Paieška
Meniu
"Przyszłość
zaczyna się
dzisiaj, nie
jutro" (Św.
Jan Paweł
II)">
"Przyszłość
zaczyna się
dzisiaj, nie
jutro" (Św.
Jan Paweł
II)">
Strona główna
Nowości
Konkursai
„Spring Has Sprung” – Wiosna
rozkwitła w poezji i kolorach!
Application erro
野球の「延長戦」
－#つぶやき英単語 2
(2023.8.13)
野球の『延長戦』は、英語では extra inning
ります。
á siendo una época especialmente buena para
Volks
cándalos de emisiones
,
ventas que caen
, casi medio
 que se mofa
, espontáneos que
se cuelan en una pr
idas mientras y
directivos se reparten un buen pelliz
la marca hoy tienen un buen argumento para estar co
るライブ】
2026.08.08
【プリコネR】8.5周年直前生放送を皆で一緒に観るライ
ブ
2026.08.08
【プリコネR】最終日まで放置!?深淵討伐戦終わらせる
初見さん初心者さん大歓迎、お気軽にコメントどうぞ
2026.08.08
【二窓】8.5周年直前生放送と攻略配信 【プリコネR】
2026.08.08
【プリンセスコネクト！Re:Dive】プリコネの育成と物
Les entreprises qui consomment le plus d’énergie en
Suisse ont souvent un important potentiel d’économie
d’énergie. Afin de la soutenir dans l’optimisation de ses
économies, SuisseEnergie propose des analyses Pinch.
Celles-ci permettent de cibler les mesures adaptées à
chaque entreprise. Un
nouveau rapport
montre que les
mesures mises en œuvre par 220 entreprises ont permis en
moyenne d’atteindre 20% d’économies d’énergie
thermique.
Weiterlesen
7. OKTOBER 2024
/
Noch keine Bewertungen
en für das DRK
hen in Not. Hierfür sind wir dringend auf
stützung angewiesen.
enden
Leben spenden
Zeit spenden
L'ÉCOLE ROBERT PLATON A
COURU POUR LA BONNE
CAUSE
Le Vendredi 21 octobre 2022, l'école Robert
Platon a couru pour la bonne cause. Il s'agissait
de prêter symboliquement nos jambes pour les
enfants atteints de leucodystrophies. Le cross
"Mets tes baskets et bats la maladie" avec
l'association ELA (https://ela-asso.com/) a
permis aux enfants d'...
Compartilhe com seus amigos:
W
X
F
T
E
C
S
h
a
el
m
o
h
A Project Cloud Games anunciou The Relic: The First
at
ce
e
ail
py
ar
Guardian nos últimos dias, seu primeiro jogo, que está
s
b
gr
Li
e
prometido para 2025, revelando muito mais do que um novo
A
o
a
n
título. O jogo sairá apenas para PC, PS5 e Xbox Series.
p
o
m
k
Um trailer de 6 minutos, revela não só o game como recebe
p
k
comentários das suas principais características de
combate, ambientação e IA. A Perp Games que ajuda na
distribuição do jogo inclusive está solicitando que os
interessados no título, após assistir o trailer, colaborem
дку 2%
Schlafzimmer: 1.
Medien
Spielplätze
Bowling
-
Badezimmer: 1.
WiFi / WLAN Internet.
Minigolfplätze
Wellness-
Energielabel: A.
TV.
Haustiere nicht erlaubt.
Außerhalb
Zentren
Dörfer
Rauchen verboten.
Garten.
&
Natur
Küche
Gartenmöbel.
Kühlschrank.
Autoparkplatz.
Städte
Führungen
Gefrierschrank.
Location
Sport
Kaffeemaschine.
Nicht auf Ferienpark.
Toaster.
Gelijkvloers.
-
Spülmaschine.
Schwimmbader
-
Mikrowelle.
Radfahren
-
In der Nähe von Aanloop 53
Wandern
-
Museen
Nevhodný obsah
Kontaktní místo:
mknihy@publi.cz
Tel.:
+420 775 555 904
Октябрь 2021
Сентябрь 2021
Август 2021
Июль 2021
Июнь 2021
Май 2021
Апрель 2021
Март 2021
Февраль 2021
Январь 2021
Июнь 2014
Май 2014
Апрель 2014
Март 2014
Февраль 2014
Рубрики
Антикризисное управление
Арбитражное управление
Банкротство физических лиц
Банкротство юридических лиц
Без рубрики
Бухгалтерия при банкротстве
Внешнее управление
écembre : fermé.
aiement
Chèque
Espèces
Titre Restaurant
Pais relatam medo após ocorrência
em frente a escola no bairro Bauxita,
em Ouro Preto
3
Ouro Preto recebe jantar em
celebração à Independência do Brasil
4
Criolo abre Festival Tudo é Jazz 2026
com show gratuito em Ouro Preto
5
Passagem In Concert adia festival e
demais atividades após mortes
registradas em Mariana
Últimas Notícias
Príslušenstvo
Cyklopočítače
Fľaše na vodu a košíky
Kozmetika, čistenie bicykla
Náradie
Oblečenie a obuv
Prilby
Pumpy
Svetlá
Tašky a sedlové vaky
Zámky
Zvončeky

**Task requirements:** Retype the entries above exactly, but only from the line containing "Noch keine Bewertungen" through the line containing "enfants atteints de", both included.

**Expected answer:**
Noch keine Bewertungen
en für das DRK
hen in Not. Hierfür sind wir dringend auf
stützung angewiesen.
enden
Leben spenden
Zeit spenden
L'ÉCOLE ROBERT PLATON A
COURU POUR LA BONNE
CAUSE
Le Vendredi 21 octobre 2022, l'école Robert
Platon a couru pour la bonne cause. Il s'agissait
de prêter symboliquement nos jambes pour les
enfants atteints de leucodystrophies. Le cross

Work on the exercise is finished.